Старая проститутка, видимо, почувствовавшая, что что-то не так, снова заговорила.
— Она хочет спросить, не хочешь ли ты взглянуть на нее, — говорит Герберт.
— Это еще зачем? — говорю я.
— Мне спросить?
— Да, пожалуйста.
Ева (Герберт утверждает, что именно так зовут женщину) подробно отвечает.
— Она предполагает, что это может быть тебе интересно, как литератору. Другие, те, что, как и ты, приходили к ней из-за ее дружбы с Кафкой, очень этого хотели, а поскольку у них были серьезные рекомендации, она с удовольствием демонстрировала им себя. Она говорит, что поскольку ты здесь по моей рекомендации, она позволит тебе взглянуть на нее.
— Герберт, какой интерес может это представлять для меня? Ты знаешь, я в Праге не один.
Перевод:
— Она честно говорит, что не понимает, чем может быть кому-то интересна. Она говорит, что рада, что может иметь какие-то, пусть небольшие деньги на том, что была дружна с молодым Кафкой, и польщена тем, что все посетители — сами известные люди. Разумеется, если джентльмен не хочет…
Собственно, почему нет? Зачем тогда было приезжать в потрепанное сердце Европы, если не за этим? Зачем надо было появляться на свет? «Студенты, изучающие литературу, вы должны подавить в себе брезгливость раз и навсегда. Вы сами должны смотреть непристойные вещи! Вы не должны задирать нос! Это ваш последний экзамен».
Это обойдется мне еще в пять американских долларов.
— Это процветающий бизнес, бизнес на Кафке, — говорю я.
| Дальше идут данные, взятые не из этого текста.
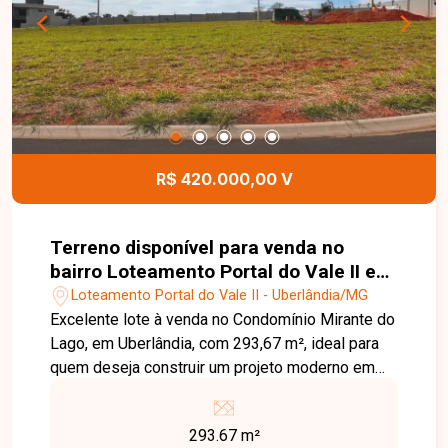
uma excelente oportunidade para quem busca um
imóvel espaçoso, com área de lazer completa e
localização privilegiada no bairro São Jorge.
Agende uma visita e venha conhecer todos os
detalhes desta casa.
R$ 420.000,00 V
Terreno disponível para venda no
bairro Loteamento Portal do Vale II em
Uberlândia-MG
Loteamento Portal do Vale II - Uberlândia/MG
Excelente lote à venda no Condomínio Mirante do
Lago, em Uberlândia, com 293,67 m², ideal para
quem deseja construir um projeto moderno em
um dos empreendimentos mais valorizados da
cidade. O terreno possui ótima metragem,
293.67 m²
proporcionando diversas possibilidades de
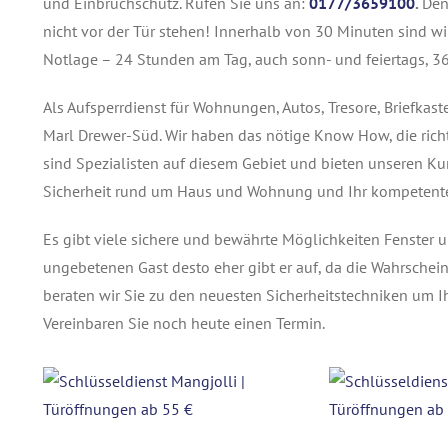
und Einbruchschutz.
Rufen Sie uns an:
0177/3659100
.
Den
nicht vor der Tür stehen! Innerhalb von 30 Minuten sind wi
Notlage – 24 Stunden am Tag, auch sonn- und feiertags, 36
Als Aufsperrdienst für Wohnungen, Autos, Tresore, Briefkas
Marl Drewer-Süd. Wir haben das nötige Know How, die richt
sind Spezialisten auf diesem Gebiet und bieten unseren Kund
Sicherheit rund um Haus und Wohnung und Ihr kompetenter
Es gibt viele sichere und bewährte Möglichkeiten Fenster 
ungebetenen Gast desto eher gibt er auf, da die Wahrschein
beraten wir Sie zu den neuesten Sicherheitstechniken um I
Vereinbaren Sie noch heute einen Termin.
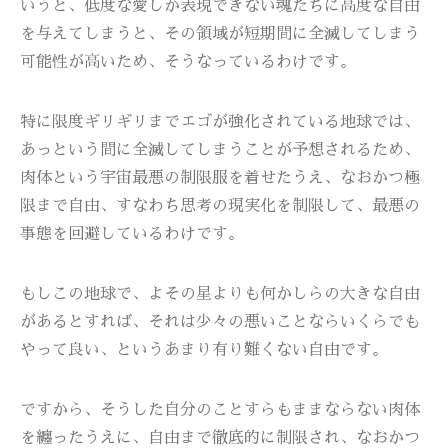
いうと、低度な愛しか表現できない魂たちに高度な自由
を与えてしまうと、その領域が短期間に全滅してしまう
可能性が高いため、そうなっているわけです。
特に限度ギリギリまでエゴが強化されている地球では、
あっという間に全滅してしまうことが予想されるため、
肉体という宇宙最悪の制限服を着せたうえ、なおかつ極
限まで自由、すなわち思考の現実化を制限して、最悪の
事態を回避しているわけです。
もしこの地球で、よその星よりも何かしらの大きな自由
があるとすれば、それは少々の悪いことならいくらでも
やって良い、というあまり有り難くない自由です。
ですから、そうした自分のことすらもままならない肉体
を纏ったうえに、自由まで徹底的に制限され、なおかつ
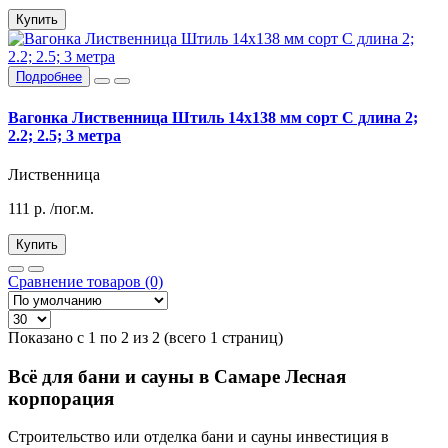
Купить
Подробнее
Вагонка Лиственница Штиль 14х138 мм сорт С длина 2;
2.2; 2.5; 3 метра
Лиственница
111
р.
/пог.м.
Купить
Сравнение товаров (0)
Показано с 1 по 2 из 2 (всего 1 страниц)
Всё для бани и сауны в Самаре Лесная
корпорация
Строительство или отделка бани и сауны инвестиция в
— Во-первых, если тебе интересно знать, эти деньги не облагаются налогом. Во-вторых, всего за пятерку ты наносишь удар по большевикам. Она одна из последних в Пpare, занимающихся частным бизнесом. В-третьих, ты помогаешь сохранять национальный литературный памятник — ты оказываешь услугу нашим страдающим писателям. И, последнее, подумай о деньгах, которые ты потратил на Клингера. Что такое пятерка по сравнению с этим?
— Прошу прощения, с чем?
— С твоим счастьем. Мы только хотим сделать тебя счастливым, сделать тебя, наконец, самим собой, Дэвид, дорогой. Ты слишком долго отказывался от самого себя.
Несмотря на руки, изуродованные артритом, Ева оказалась в состоянии сама стянуть с себя платье. Обняв ее одной рукой, Герберт помог ей сбросить остальное. Я нехотя придерживал кресло-качалку.
Сморщенная гармошкой пергаментная кожа, голые ноги и неестественно черная заплата треугольной формы, словно наклеенные усы. Я даже засомневался в ее подлинности.
— Она хотела бы сказать, — говорит Герберт, — не хочет ли джентльмен дотронуться до нее.
— А это за сколько?
Герберт повторяет мой вопрос по-чешски. Потом отвечает мне с вежливым поклоном:
— Это для ее удовольствия.
— Спасибо, нет.
Она снова заверяет джентльмена, что ему это ничего не будет стоить. Джентльмен снова вежливо отказывается.
Ева улыбается. Становится виден ее язык, все еще красный. Мякоть плода все еще красная!
— Герберт, что она сказала?
— Я не могу повторить, особенно тебе.
— Что, Герберт? Я требую, чтобы ты мне сказал.
— Это неприлично, — говорит он, усмехнувшись. — О том, что больше всего любил Кафка.
— Что это было?
— О, я не думаю, чтобы твой отец хотел, чтобы ты такое услышал, Дэйв. Или отец твоего отца и так далее. Кроме того, это может быть просто злостное, ничем не обоснованное заявление. Может быть, она сказала эти только потому, что ты ее оскорбил. Отказавшись дотронуться до нее хотя бы пальцем, ты поставил под сомнение — возможно, ненамеренно — смысл всей ее жизни. Больше того, она боится, что теперь, вернувшись в Америку, расскажешь всем своим коллегам, что она мошенница. И тогда серьезные ученые не будут больше приезжать, чтобы засвидетельствовать свое почтение, что будет означать для нее конец и, позволю себе сказать, конец частному предпринимательству в нашей стране. А это будет означать не что иное, как окончательную победу большевиков над свободными людьми.